*** Block opens ***
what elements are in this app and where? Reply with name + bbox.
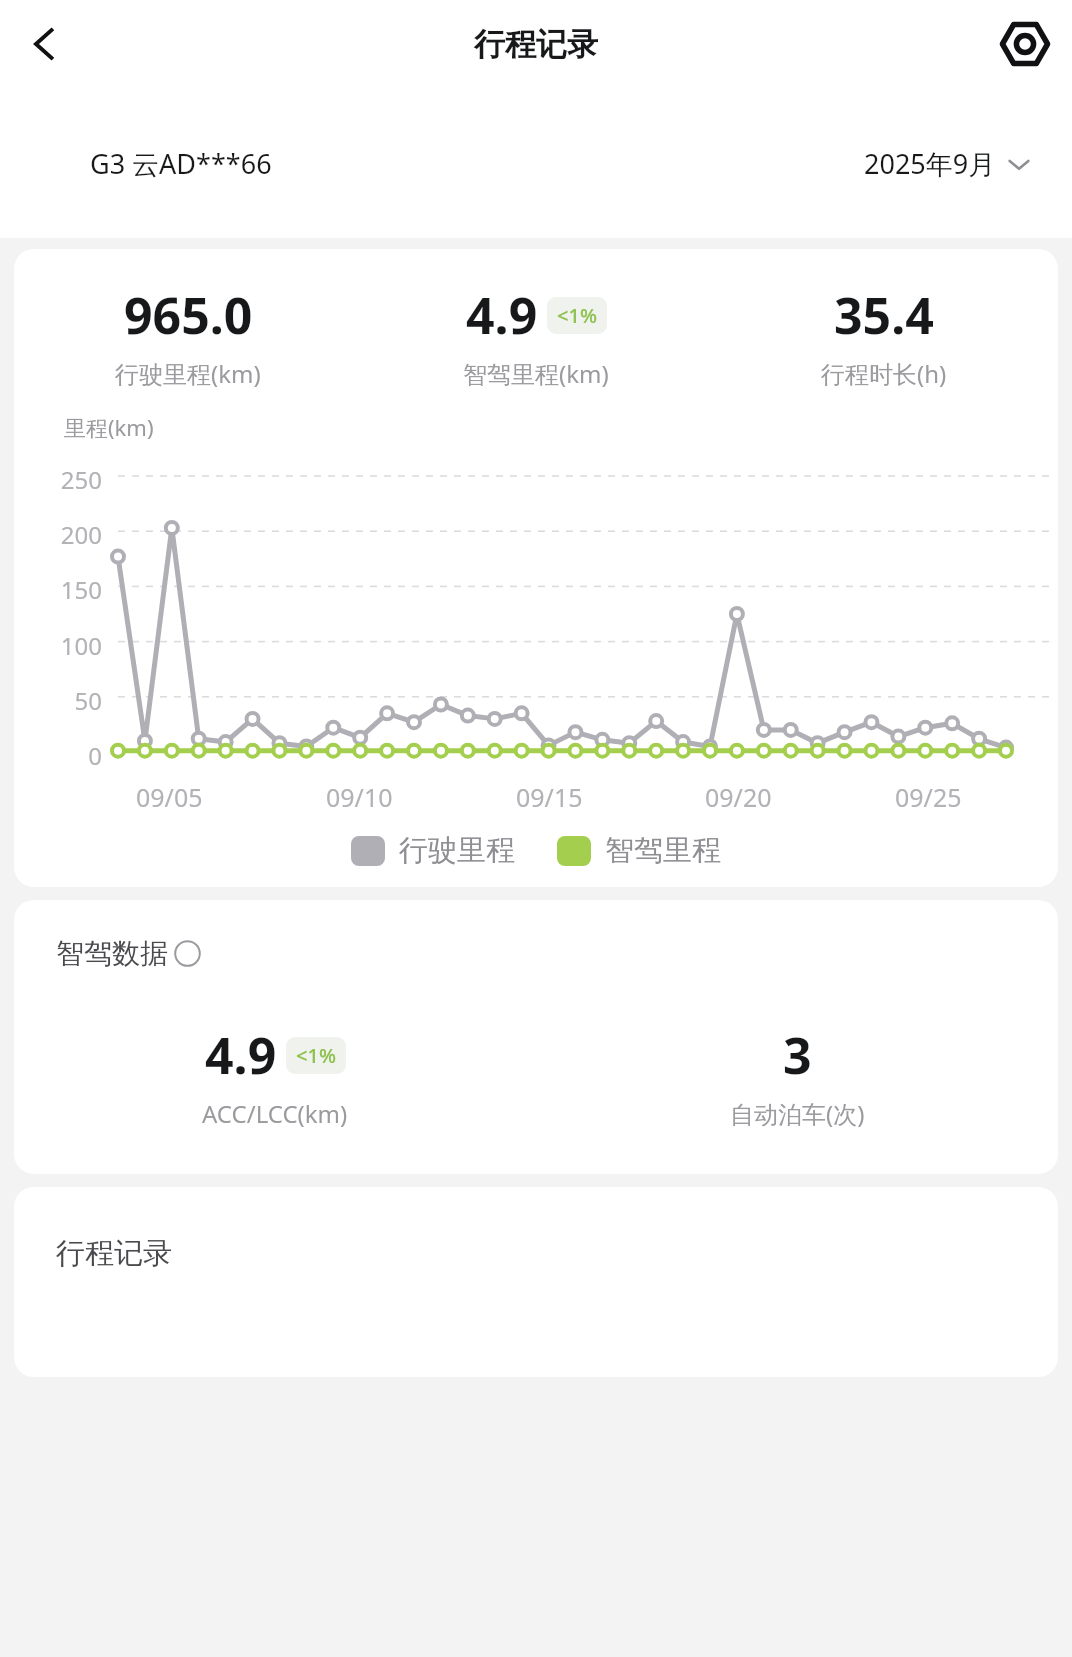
staticText: 150 (14, 573, 102, 606)
staticText: 09/15 (516, 780, 583, 814)
button[interactable]: Back (14, 13, 76, 75)
staticText: 行程记录 (56, 1235, 172, 1272)
staticText: 行程记录 (474, 25, 598, 64)
staticText: 09/10 (326, 780, 393, 814)
button[interactable]: 行驶里程 (351, 832, 515, 869)
staticText: 智驾数据 (56, 936, 168, 971)
staticText: 里程(km) (64, 412, 154, 442)
staticText: 自动泊车(次) (730, 1097, 865, 1130)
staticText: <1% (296, 1042, 336, 1069)
staticText: ACC/LCC(km) (202, 1097, 348, 1130)
staticText: 4.9 (466, 281, 538, 349)
button[interactable]: 2025年9月 (864, 145, 1032, 182)
button[interactable]: 4.9 (14, 1021, 536, 1130)
button[interactable]: 4.9 (362, 281, 710, 390)
staticText: 2025年9月 (864, 145, 996, 182)
button[interactable]: 3 (536, 1021, 1058, 1130)
staticText: 50 (14, 684, 102, 717)
staticText: 0 (14, 739, 102, 772)
staticText: 965.0 (124, 281, 253, 349)
staticText: 09/20 (705, 780, 772, 814)
staticText: 09/05 (136, 780, 203, 814)
other: Help (174, 940, 201, 967)
staticText: 35.4 (834, 281, 934, 349)
staticText: 行程时长(h) (821, 357, 947, 390)
staticText: 行驶里程 (399, 832, 515, 869)
staticText: 4.9 (205, 1021, 277, 1089)
staticText: 智驾里程(km) (463, 357, 609, 390)
staticText: <1% (557, 302, 597, 329)
staticText: 09/25 (895, 780, 962, 814)
staticText: G3 云AD***66 (90, 145, 272, 182)
button[interactable]: Settings (994, 13, 1056, 75)
staticText: 200 (14, 518, 102, 551)
staticText: 3 (783, 1021, 812, 1089)
button[interactable]: 35.4 (710, 281, 1058, 390)
button[interactable]: 智驾数据 (56, 936, 201, 971)
staticText: 行驶里程(km) (115, 357, 261, 390)
staticText: 100 (14, 629, 102, 662)
staticText: 250 (14, 463, 102, 496)
staticText: 智驾里程 (605, 832, 721, 869)
button[interactable]: 智驾里程 (557, 832, 721, 869)
button[interactable]: 965.0 (14, 281, 362, 390)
*** Block closes ***
### THE TASK:
Where a line of the entries above holds the word "interactable", return that line.

### OUTPUT OF THE EXERCISE:
button[interactable]: Back (14, 13, 76, 75)
button[interactable]: 行驶里程 (351, 832, 515, 869)
button[interactable]: 2025年9月 (864, 145, 1032, 182)
button[interactable]: 4.9 (14, 1021, 536, 1130)
button[interactable]: 4.9 (362, 281, 710, 390)
button[interactable]: 3 (536, 1021, 1058, 1130)
button[interactable]: Settings (994, 13, 1056, 75)
button[interactable]: 35.4 (710, 281, 1058, 390)
button[interactable]: 智驾数据 (56, 936, 201, 971)
button[interactable]: 智驾里程 (557, 832, 721, 869)
button[interactable]: 965.0 (14, 281, 362, 390)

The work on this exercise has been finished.